Note
Access to this page requires authorization. You can try signing in or changing directories.
Access to this page requires authorization. You can try changing directories.
Important
- This is a preview feature.
- Preview features aren't meant for production use and might have restricted functionality. These features are subject to supplemental terms of use, and are available before an official release so that customers can get early access and provide feedback.
Windows 365 for Agents is an MCP server for full operational control of a Windows 365 cloud PC. Use this MCP server to drive a real Windows environment through desktop interaction (mouse, keyboard, screen capture, command execution), browser automation via Microsoft Edge, and semantic UI inspection via Windows UI Automation.
Note
- Existing connections that use previous versions of Microsoft MCP servers remain supported.
- For all new connections, use the latest Windows 365 Agents MCP server, which exposes tools across desktop, browser, and accessibility capabilities.
- Browser automation operates on Microsoft Edge. Edge launches automatically on the first browser tool call.
focus_browsercan also target Chrome or Firefox, but DOM-level browser tools only operate on the Edge instance.
To learn more about Windows 365 for Agents, see Windows 365 for Agents documentation.
Overview
| Server ID | Display name | Description |
|---|---|---|
mcp_W365AServer |
Windows 365 for Agents MCP server | Full operational control of a Windows 365 cloud PC, including desktop interaction, browser automation, and UI inspection. |
Available tools
mcp_desktop_move_mouse
Move the cursor to a screen position. Use mcp_desktop_click instead if you intend to click at the destination.
Required parameters:
- x: X coordinate in screen pixels
- y: Y coordinate in screen pixels
mcp_desktop_click
Click at a position, or at the current cursor location if coordinates are omitted. Supports single-click, double-click, and all five mouse buttons.
Optional parameters:
x: X coordinate in screen pixels (omit for current position)
y: Y coordinate in screen pixels (omit for current position)
button: Left, Right, Middle, Forward, or Backward (default Left)
clickCount: 1 = single click, 2 = double click (default 1)

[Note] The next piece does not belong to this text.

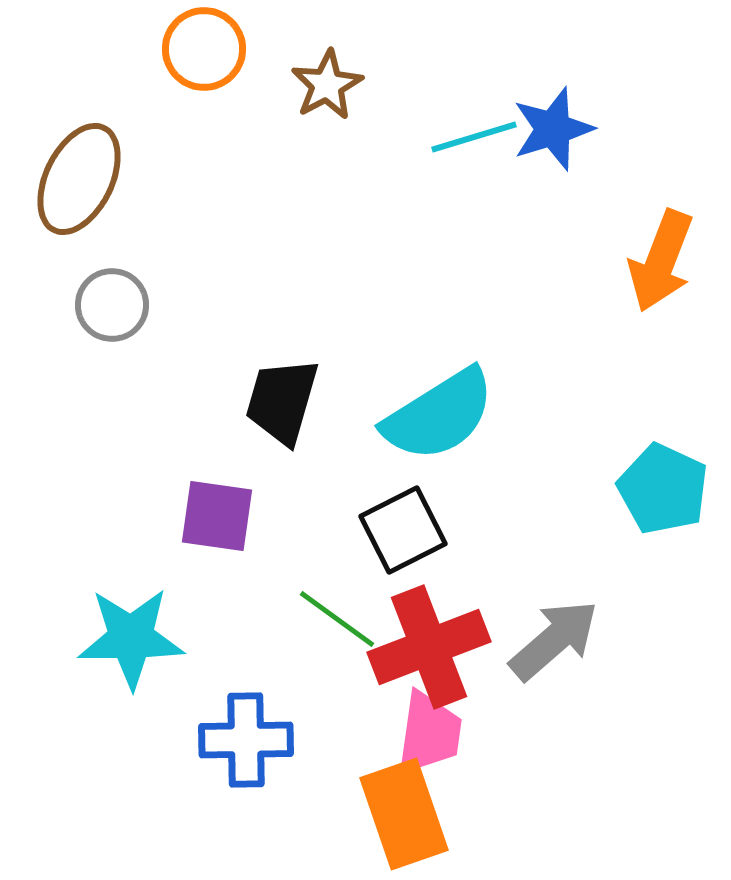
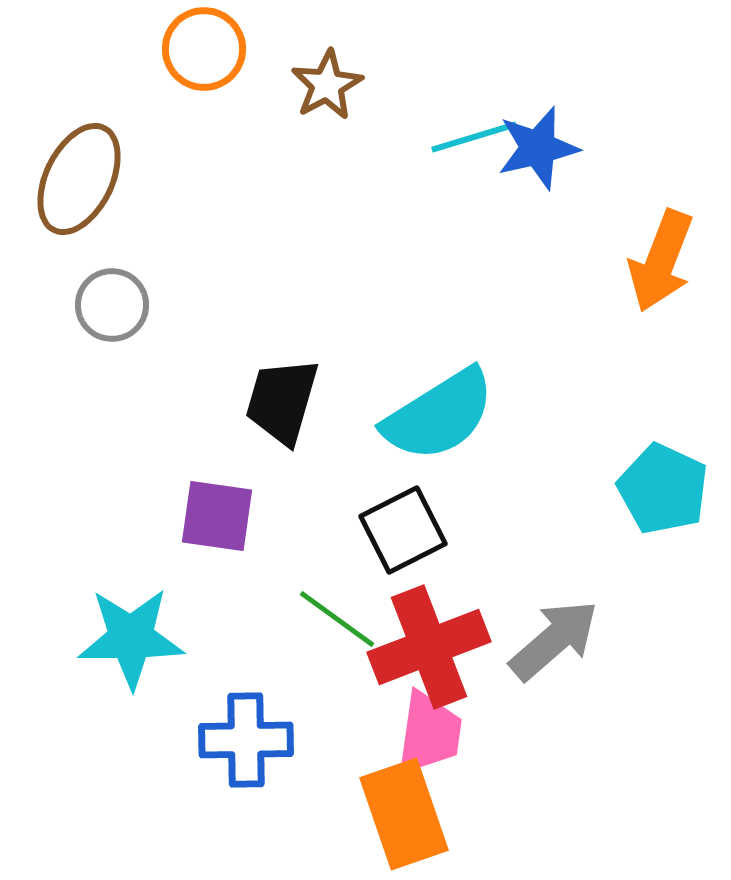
blue star: moved 15 px left, 19 px down; rotated 4 degrees clockwise
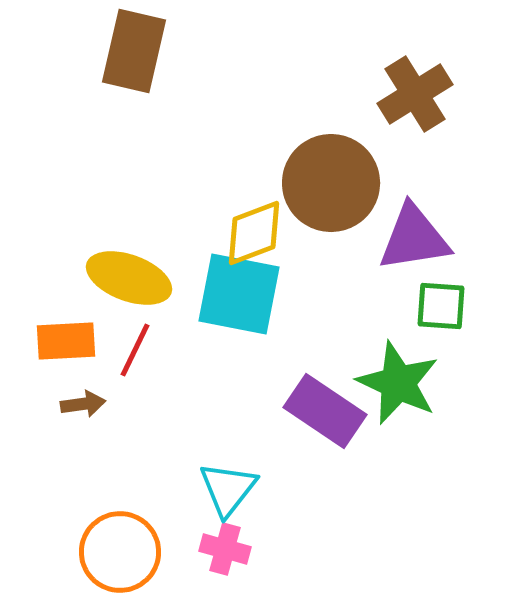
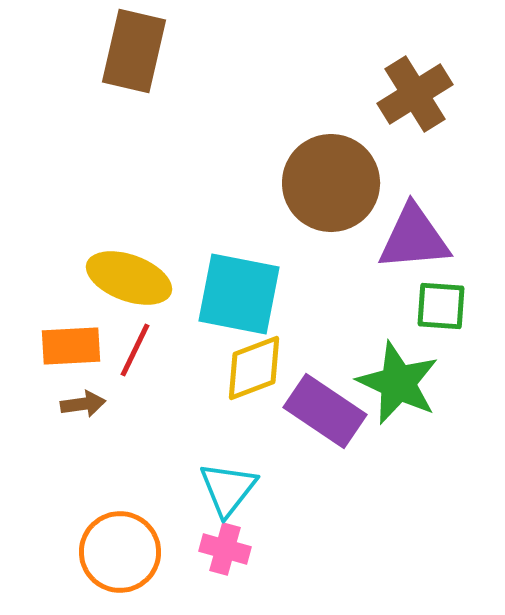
yellow diamond: moved 135 px down
purple triangle: rotated 4 degrees clockwise
orange rectangle: moved 5 px right, 5 px down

mcp_desktop_get_cursor_position
Return the current cursor coordinates. No parameters. Returns {cursorX, cursorY}.
mcp_desktop_drag_mouse
Drag from one position to another. Useful for moving objects, resizing windows, or pixel-precise scrolling. Required parameters:
- startX: Start X coordinate.
- startY: Start Y coordinate.
- endX: End X coordinate.
- endY: End Y coordinate. Optional parameters:
- button: Left, Right, or Middle (default is Left)
mcp_desktop_scroll
Scroll at a position using notch units (not pixels). Three notches is approximately one page.
Required parameters:
x: Scroll position X
y: Scroll position Y
Optional parameters:
- deltaX: Horizontal notches, positive = right (default 0)
- deltaY: Vertical notches, positive = down (default 0)
Note
Values are clamped to the range [-20, 20].
mcp_desktop_type_text
Type text via keyboard simulation. For keyboard shortcuts, use mcp_desktop_press_keys. For web form fields, use mcp_browser_type.
Required parameters:
- text: Text to type
mcp_desktop_press_keys
Press a key combination simultaneously. Supports modifier keys, function keys, and standard keys.
Required parameters:
- keys: Array of key names to press together (for example,
\["ctrl","c"\],\["alt","tab"\],\["ctrl","shift","s"\])
mcp_desktop_take_screenshot
Capture the full screen or a cropped region as a PNG image (base64-encoded).
Optional parameters:
- x: Crop region left edge
- y: Crop region top edge
- width: Crop region width
- height: Crop region height
Note
Provide all four crop parameters together, or omit all four for a full-screen capture.
mcp_desktop_analyze_screen
Perform OCR on the entire screen. No parameters. Returns {fullText, averageConfidence, boxes[{text, confidence, x, y, width, height}], width, height}.
mcp_desktop_get_screen_size
Return the screen resolution. No parameters. Returns {width, height}.
mcp_desktop_list_windows
List all visible windows with their titles, positions, and dimensions. No parameters. Returns an array of {title, processName, handle, x, y, width, height}.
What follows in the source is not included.